Many data systems now involve the use of more than one data processor and a common memory which is desirably simultaneously accessed by more than one processor. Such simultaneous access is not, however, possible. The processors are said to be in contention for memory. Therefore the processors must wait their turn. If an earlier serviced processor requires a transfer in or out of a large amount of data, the wait for a subsequent processor will be intolerably long. The goal is a contention-free system wherein each processor at any time can have access to the memory.
FIG. 1 illustrates a prior art step toward a contention-free system. In FIG. 1 there are, by way of example, four data buses (each of 32 wires in a 32 bit system) forming a data transfer network, four processors each coupled to a different data bus and four memories, each switchably connected to all the data buses. An open circle on a bus represents a 32 pole single throw data switch controlled by control means not shown. In operation of the exemplary system, each processor is typically connected with an associated memory, but there are still times when two or more processors simultaneously want to connect with one memory. Further, although the number 32 is a realistic number of bits a realistic system may have 8 or more processors, memories and data buses. Thus the data transfer network involves at least 8.times.8=64 32 pole switches and at least 8.times.8.times.32=2048 connections making it a very complex device. In spite of the complexity, the goal of the contention-free memory access is still not met as more than one processor may want information from the same memory at the same time.
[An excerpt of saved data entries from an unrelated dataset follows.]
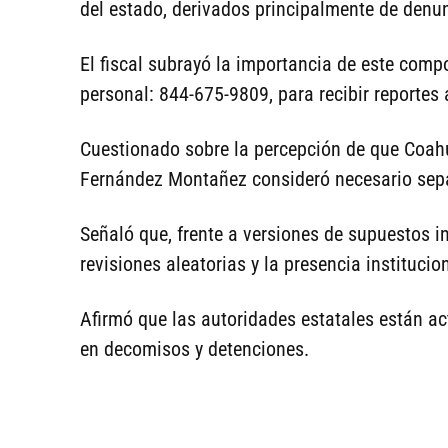
del estado, derivados principalmente de denu
El fiscal subrayó la importancia de este com
personal: 844-675-9809, para recibir reportes
Cuestionado sobre la percepción de que Coahu
Fernández Montañez consideró necesario sepa
Señaló que, frente a versiones de supuestos i
revisiones aleatorias y la presencia institucio
Afirmó que las autoridades estatales están ac
en decomisos y detenciones.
Bit sliced memory arrangements are known. In a bit sliced memory arrangement there are as many memories as there are bits in a word. Thus in a system involving a 32-bit word there are 32 memories each coupled to every processor. Such a system requires a separate control bus to transfer address and control signals between the various processors and the various memories. The bit slice system involves less complexity than the illustrated prior art system of FIG. 1 but is worse in the sense that only one processor can connect with the memory at one time.